2
votes

I have data that looks like this

  {super-row-key1 [{ts1 {version-ts1 value, version-ts2 value}}
                   {ts2 {version-ts1 value}}]
   super-row-key2 ...}

These keys and values look something like

{"4447c9a6-9912-44d7-a6b5-cef40735f92c:2011-06"
 [{1291180500000 {1351709255098 -0.008084167000000001}}
  {1291184100000 {1351709255098 -0.004395833}}
  {1291185000000 {1351709255098 -0.003075}}]
 ...}

So I am trying to figure out if ClojureWerks Cassandra Cascading tap already supports operations across all of the rows. As you can see, the super-row keys, the super-rows, and the super-columns are all generated (uuids, dates, timestamps, etc). In the examples and the code I have seen I am led to believe that fixed names identifying column names, column field names, key column names, and field mappings are needed to be specified in advance.

At the Hadoop level of Cassandra's support for MapReduce it appears Cassandra does support fetching all rows of data from a given column family. From the documentation:

"Cassandra rows or row fragments (that is, pairs of key + SortedMap of columns) are input to Map tasks for processing by your job, as specified by a SlicePredicate that describes which columns to fetch from each row."

So it appears that it is definitely possible at a low level, but it is unclear how to accomplish what I'm trying to do at the Cascading level.

Does this requires adapting or creating a variant of the existing tap, or can it be done somehow with the existing one?

1

1 Answers

3
votes

I assume that Robert refers to: https://github.com/ifesdjeen/cascading-cassandra

I tried to get pingles/cascading.cassandra to work with Cascalog, but no success, all dependencies, therefore all the interfaces had to be changed. So I decided to write my own thing (not always the best idea).

Now, to the answer:

It took me a little bit longer than I expected to get to understand how exactly to answer you, but I'm bringing good news :)
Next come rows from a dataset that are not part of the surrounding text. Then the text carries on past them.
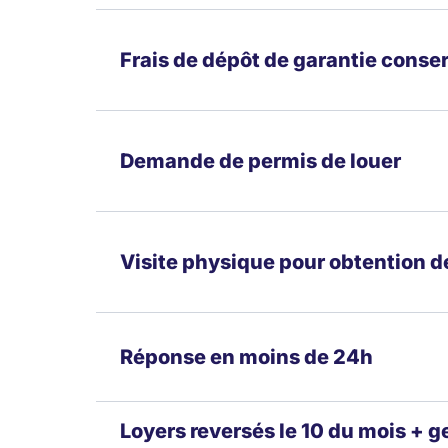
Frais de dépôt de garantie conse
Demande de permis de louer
Visite physique pour obtention d
Réponse en moins de 24h
Loyers reversés le 10 du mois + 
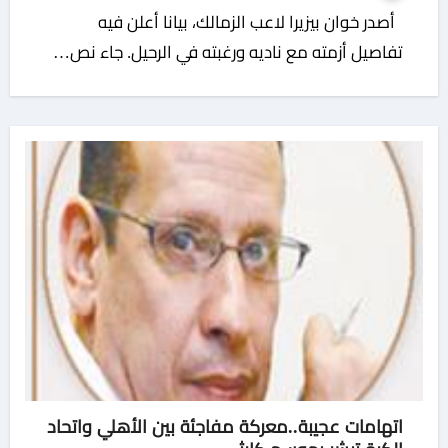
أصدر خوان بيزيرا لاعب الزمالك، بيانا أعلن فيه
تفاصيل أزمته مع ناديه ورغبته في الرحيل. جاء نص…
اتهامات عجيبة..معركة مفاجئة بين الأهلي واتحاد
First of, I did not plan to include wide row support into the tap, but it turned out to be that it works even in the current version. Unfortunately, I can't just yet push examples, because Cassaforte (https://github.com/clojurewerkz/cassaforte, cassandra driver we're using relies on Clojure 1.4 because of the bug with primitive type hints: http://dev.clojure.org/jira/browse/CLJ-852 if I'm not mistaken, and Midje has hard version set, so it doesn't support 1.4, so I'm forced to use an outdated version of our own driver).

Reason for not including wide rows was that cassandra team themselves discourages using them and recommends using composite columns instead, because they could be read in a better way, and there's no need to fetch an entire supercolumn in order to get partial data. I realize that it's not always easy though, especially if there was an app written longer time ago.

Next up,

You're right that right now you should specify names. I somehow didn't foresee generated column names.
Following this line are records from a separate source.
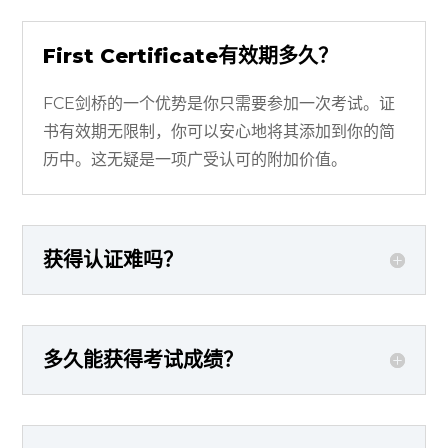
First Certificate有效期多久？
FCE剑桥的一个优势是你只需要参加一次考试。证
书有效期无限制，你可以安心地将其添加到你的简
历中。这无疑是一项广受认可的附加价值。
获得认证难吗？
多久能获得考试成绩？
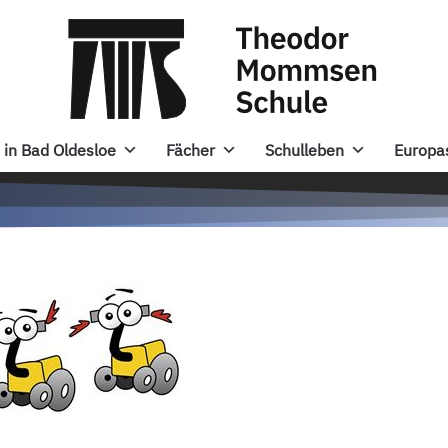
in Bad Oldesloe
Fächer
Schulleben
Europa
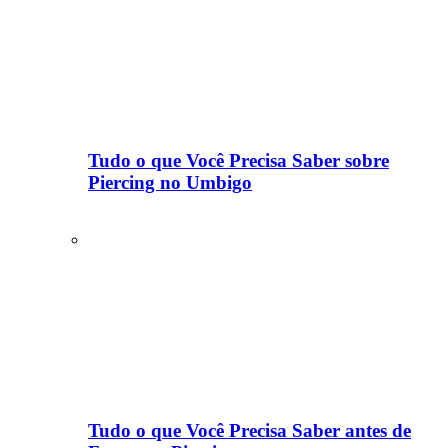
Tudo o que Você Precisa Saber sobre
Piercing no Umbigo
Tudo o que Você Precisa Saber antes de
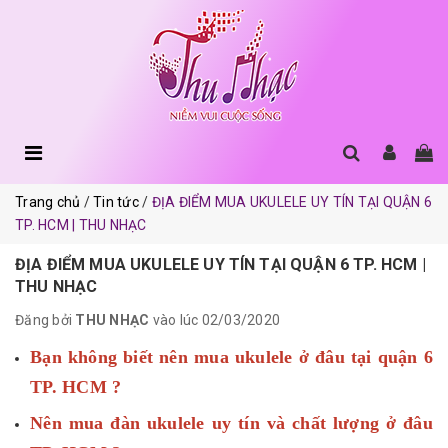
Trang chủ
Tin tức
ĐỊA ĐIỂM MUA UKULELE UY TÍN TẠI QUẬN 6
TP. HCM | THU NHẠC
ĐỊA ĐIỂM MUA UKULELE UY TÍN TẠI QUẬN 6 TP. HCM |
THU NHẠC
Đăng bởi
THU NHẠC
vào lúc 02/03/2020
Bạn không biết nên mua ukulele ở đâu tại quận 6
TP. HCM ?
Nên mua đàn ukulele uy tín và chất lượng ở đâu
In order to fetch all the columns, you have to use SlicePredicate, and specify empty byte buffers and slice start and slice finish of SliceRange you pass into it. So you can set SliceRange (.setSlice_range) instead of (.setColumn_names), and it will be entirely same thing, you can make that change in CasssandraScheme.java https://github.com/ifesdjeen/cascading-cassandra/blob/master/src/main/java/com/clojurewerkz/cascading/cassandra/CassandraScheme.java#L247 if you decide to stick to our tap. What I'd do, is when there're no column names specified, we just fetch all of them.

Another change that's going to be required is deserialization of values. Probably here you have a better feeling about how to deal with wide rows. In essence, you get a response like:

Key / {java.nio.HeapByteBuffer[pos=65 lim=70cap=93]=org.apache.cassandra.db.Column@478bb374}

So format would be pretty much the same. Here, you only have to deserialize key and convert column into the tuple. If amount of key-value pairs within a column varies, you'll have to fill it up (probably) with nulls, otherwise it could be hard to understand/debug.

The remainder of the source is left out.